I left them to it and went back into the darkness.

I still had a job to do.

3

I found eight metal boxes labelled 200 rounds – 7.62 MDX – Link 1.4 among the empty wooden RPG crates and drums of firing cable. There was a belt of 200 link in each, and every fourth round was a tracer.

A pool of blood glistened in the torch beam as it sank slowly into the grit. There was another big splash of it against the back wall. I felt a jolt of guilt. Was I responsible? Had I zapped him? All of a sudden, Crucial’s words weren’t as reassuring as he’d meant them to be.

I started throwing the boxes of link towards the dugout entrance. I knew that two fold-down handles in each hand and two boxes under each arm was the most I could physically carry. But that was without a weapon. I dropped them into one of the RPG crates and heaved it on to my shoulder. Weapon in my left hand, I started to hump the gear up to the trenches.

I didn’t try to run: I’d have spent more time flat on my face than moving uphill.

Bateman was on the gun, doing his job. Standish was to his left, doing nothing except getting even more pissed off. Tough shit, we were staying. But it worried me that he was so quiet. I dumped my load beside them and went back down to the dugout. Humping boxes of link took me back to my days as the infantry crow. The job of lugging the twelve-pound boxes of link always fell to the new boy – that was just the way it was.

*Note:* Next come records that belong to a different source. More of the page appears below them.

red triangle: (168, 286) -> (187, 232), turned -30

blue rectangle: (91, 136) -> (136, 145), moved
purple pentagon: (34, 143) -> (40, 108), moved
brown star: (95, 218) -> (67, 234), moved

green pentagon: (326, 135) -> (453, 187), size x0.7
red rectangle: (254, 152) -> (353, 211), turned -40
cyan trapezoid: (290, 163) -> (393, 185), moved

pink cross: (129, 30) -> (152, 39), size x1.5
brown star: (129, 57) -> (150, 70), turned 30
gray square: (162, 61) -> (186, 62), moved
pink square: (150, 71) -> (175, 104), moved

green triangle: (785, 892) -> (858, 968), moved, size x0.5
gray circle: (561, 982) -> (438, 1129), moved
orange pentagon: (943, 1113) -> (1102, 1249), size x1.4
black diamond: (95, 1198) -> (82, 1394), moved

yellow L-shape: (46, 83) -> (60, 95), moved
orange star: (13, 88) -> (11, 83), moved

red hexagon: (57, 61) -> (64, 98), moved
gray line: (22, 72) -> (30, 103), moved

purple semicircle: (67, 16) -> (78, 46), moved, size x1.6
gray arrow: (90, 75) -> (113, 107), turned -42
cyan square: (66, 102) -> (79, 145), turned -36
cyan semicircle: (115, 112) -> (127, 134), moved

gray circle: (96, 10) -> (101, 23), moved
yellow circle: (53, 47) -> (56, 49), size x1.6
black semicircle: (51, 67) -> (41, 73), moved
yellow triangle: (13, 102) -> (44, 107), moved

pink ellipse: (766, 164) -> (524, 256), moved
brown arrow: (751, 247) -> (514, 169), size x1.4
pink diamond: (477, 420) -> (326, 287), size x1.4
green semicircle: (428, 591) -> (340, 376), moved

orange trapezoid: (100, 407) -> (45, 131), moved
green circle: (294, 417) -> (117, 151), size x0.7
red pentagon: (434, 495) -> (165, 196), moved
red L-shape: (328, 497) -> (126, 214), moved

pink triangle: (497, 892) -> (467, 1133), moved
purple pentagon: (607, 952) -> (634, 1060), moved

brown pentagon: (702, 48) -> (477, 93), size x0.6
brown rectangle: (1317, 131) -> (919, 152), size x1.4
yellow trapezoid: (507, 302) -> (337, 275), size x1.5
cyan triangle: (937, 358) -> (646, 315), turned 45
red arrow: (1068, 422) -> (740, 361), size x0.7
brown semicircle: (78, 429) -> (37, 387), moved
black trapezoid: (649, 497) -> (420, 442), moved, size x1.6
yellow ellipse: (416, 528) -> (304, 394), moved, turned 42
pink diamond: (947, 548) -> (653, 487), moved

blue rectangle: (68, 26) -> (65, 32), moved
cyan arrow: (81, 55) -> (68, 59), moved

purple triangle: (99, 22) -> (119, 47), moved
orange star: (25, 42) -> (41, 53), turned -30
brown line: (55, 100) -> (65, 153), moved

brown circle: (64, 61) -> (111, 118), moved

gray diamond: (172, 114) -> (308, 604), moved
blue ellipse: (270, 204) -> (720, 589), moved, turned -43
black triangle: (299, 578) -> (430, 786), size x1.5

I waited by the drums. Crucial appeared, a body over his shoulder, butcher style, legs held, arms dangling. He must have been knackered. He was also carrying a GPMG by the handle, and an AK in his left hand.

Sam had another gun, and stooped like an old man under the weight of link round his neck.

I joined them at the track and nodded at the body. ‘He from Nuka?’

‘No, he had a weapon.’ He accelerated away from me in his haste to get the boy to treatment.

‘I’ve just taken another one up there.’ I grunted with the effort of talking and climbing. ‘Little fucker’s got a round through the stomach.’

Crucial crested the top of the knoll and disappeared. Sam stopped, and gripped my arm. ‘This can’t go on, Nick. You know that, don’t you?’

4

The first thing I did was check on the kid. Silky was holding the Tilley lamp over his cot while Tim packed the hole where his stomach used to be with dressings. His surgical gloves were smeared with bile and blood.

The kid was still panting, eyes half closed and fluttering, and his little swollen, undernourished belly moved up and down with each short, sharp breath. He must have been in terrible pain, but he still wasn’t screaming, and I could see from Tim’s face that he was as worried about that as I was.

The boy opened his eyes and struggled to move his lips. ‘Mr Nick . . .’

Crucial’s casualty was lying on the floor alongside. He’d been peppered from head to toe by the fragmentation of an RPG round. There were so many open wounds I wouldn’t have known where to begin patching him up, but at least he was still gulping in oxygen so he could cry.